Luckily there are exceptions. Seun Kuti is one of them. Son of Fela Kuti, not only a gifted musician but also a formidable rebel in his native Nigeria. He founded his own state, the Kalakuta Republic, by simply putting up barbed wire around his house and ridiculed the military dictatorship (for instance with the song ‘Zombie’ (no, not that song by The Cranberries) that became the anthem of the resistance). Besides that he didn’t do badly with the women either, on the contrary, he married 27 of them in one swoop. When Fela died of Aids in 1997 Seun took charge of his mega backing band Egypt 80. What a heritage, but also: what courage to meet this challenge!

Can Seun tread in the footsteps of his daddy or will it be a pale decoction (the Marleys have a few of those walking around)? A quick peak on YouTube shows him in excellent shape at a benefit concert in Cairo for malaria (check Mosquito Song). But how will he do in Bruges?

Once you go black, you never go back’ was a tip a lady friend gave me. I didn’t want to go that far, but I’m open to anything. It wasn’t long after they started their sound check that it became apparent that this gang (15!) was ready for it. An average song lasts 11 minutes (long live the Internet) and tonight was no exception. Afrobeat is the name of the game and that was presented here in a damned swinging way. When the black goddesses in the quire dropped their skirts the temperature rose a few degrees, and when they swung their hips, it became clear what Willem Vermandere (famous Belgium folk singer) meant with ‘stiff white men’, and I’m not even talking about our hormones here but definitely about our bodies, which in comparison to these dancing beauty’s, have the agility of a hippopotamus.
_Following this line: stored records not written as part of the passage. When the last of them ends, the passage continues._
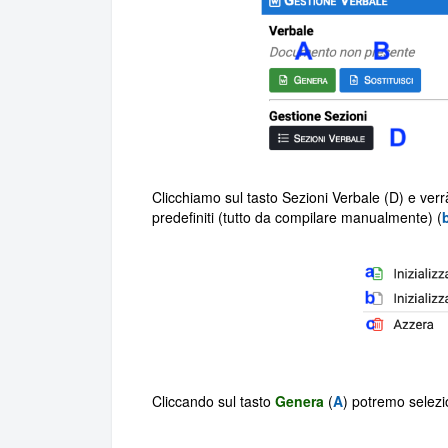
Clicchiamo sul tasto Sezioni Verbale (D) e verrà c
predefiniti (tutto da compilare manualmente) (
Cliccando sul tasto
Genera
(
A
) potremo selezi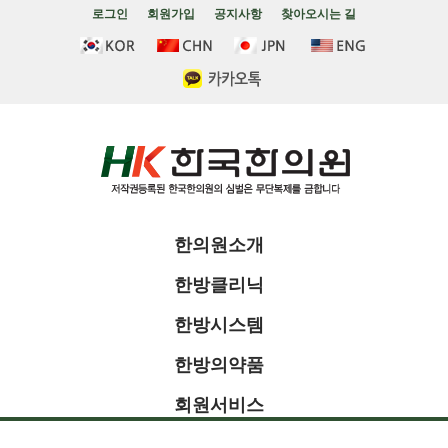
로그인
회원가입
공지사항
찾아오시는 길
한의원소개
한방클리닉
한방시스템
한방의약품
회원서비스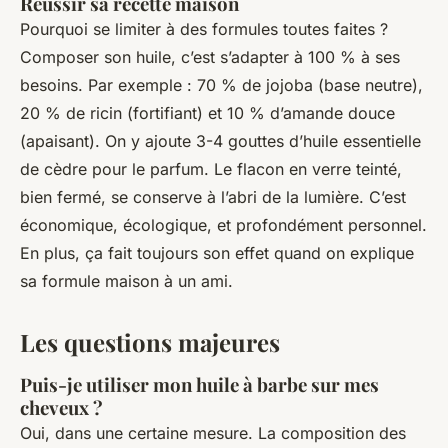
Réussir sa recette maison
Pourquoi se limiter à des formules toutes faites ?
Composer son huile, c’est s’adapter à 100 % à ses
besoins. Par exemple : 70 % de jojoba (base neutre),
20 % de ricin (fortifiant) et 10 % d’amande douce
(apaisant). On y ajoute 3-4 gouttes d’huile essentielle
de cèdre pour le parfum. Le flacon en verre teinté,
bien fermé, se conserve à l’abri de la lumière. C’est
économique, écologique, et profondément personnel.
En plus, ça fait toujours son effet quand on explique
sa formule maison à un ami.
Les questions majeures
Puis-je utiliser mon huile à barbe sur mes
cheveux ?
Oui, dans une certaine mesure. La composition des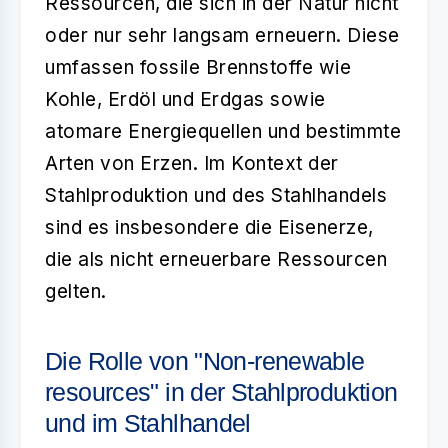
Ressourcen, die sich in der Natur nicht
oder nur sehr langsam erneuern. Diese
umfassen fossile Brennstoffe wie
Kohle, Erdöl und Erdgas sowie
atomare Energiequellen und bestimmte
Arten von Erzen. Im Kontext der
Stahlproduktion und des Stahlhandels
sind es insbesondere die
Eisenerze
,
die als nicht erneuerbare Ressourcen
gelten.
Die Rolle von "Non-renewable
resources" in der Stahlproduktion
und im Stahlhandel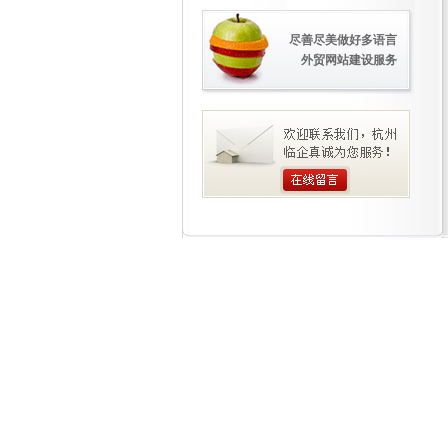
尽善尽美做好多语言
外贸网站建设服务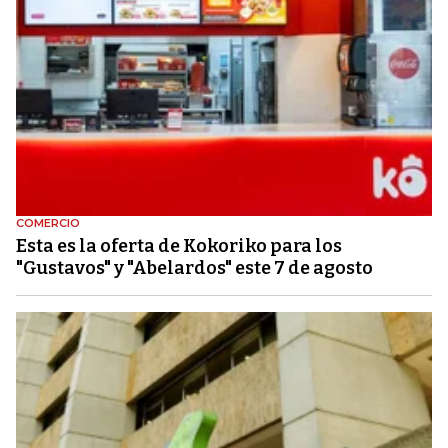
COMERCIO
Esta es la oferta de Kokoriko para los
"Gustavos" y "Abelardos" este 7 de agosto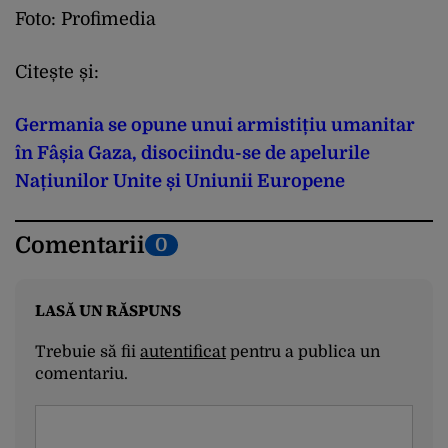
Foto: Profimedia
Citește și:
Germania se opune unui armistițiu umanitar
în Fâșia Gaza, disociindu-se de apelurile
Națiunilor Unite și Uniunii Europene
Comentarii
0
LASĂ UN RĂSPUNS
Trebuie să fii
autentificat
pentru a publica un
comentariu.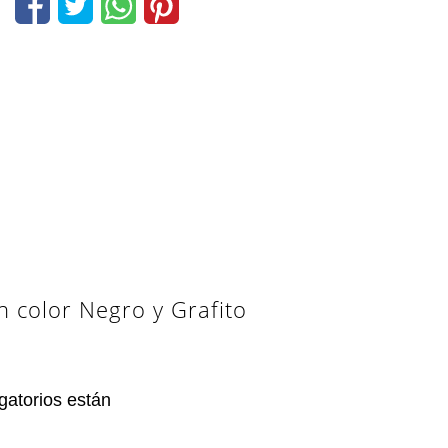
n color Negro y Grafito
gatorios están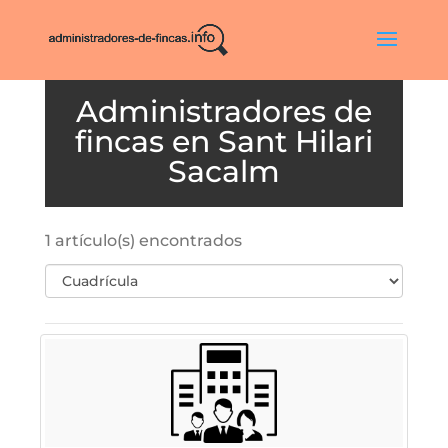
Sant Hilari
Sacalm
1 artículo(s) encontrados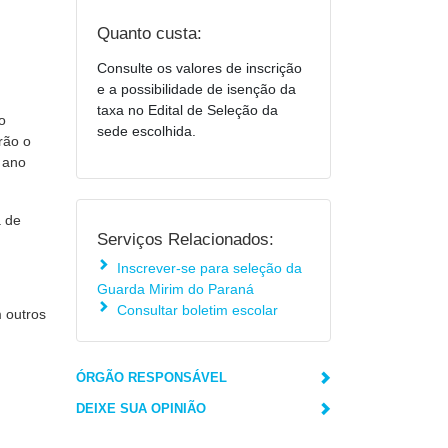
Quanto custa:
Consulte os valores de inscrição
e a possibilidade de isenção da
taxa no Edital de Seleção da
o
sede escolhida.
rão o
o ano
a de
Serviços Relacionados:
Inscrever-se para seleção da
Guarda Mirim do Paraná
Consultar boletim escolar
m outros
ÓRGÃO RESPONSÁVEL
DEIXE SUA OPINIÃO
Egypt 80 supplied the groove in which Seun nested himself seamlessly. In a suit with assorted bones that would fit in any retro shop he demanded the utmost of his clan. But everything with a playing pleasure that was shared by all. Even the Djabara player who initially seemed further from this planet than a satellite leaving our galaxy came through all the way and even pulled off a wink at the female beauty’s on the first row. Seun Kuti proved that with a basic riff, an overdose of copper (trumpets and saxophones), basic percussion (what a drum!) and a lot of spirit you can let things boil over. The lyrics weren’t sung in Oxford English and were therefore difficult to understand, but both political engagement (‘Mr Big Thief’ about a corrupt politician enjoying his pension) as well as the finer things in life were addressed (Seun appears to have a jar full of first class marihuana in his possession: ‘This wil make  you happy, sleepy and hungry!’). He certainly pleasured the Herbes de Provence smokers in the first rows.

He finished with a trick I had seen Keziah Jones do before him. When he took off his shirt the idea ‘Once I’ll go black’ surely popped into the minds of both tender teenage girls as well as to the anniversary celebrating elderly. When the dancers were finally allowed up front everybody danced on a cloud! The sax is an invention by Adolphe Sax, a Belgium. I assume he is lying in his grave with a big smile on his face after this performance.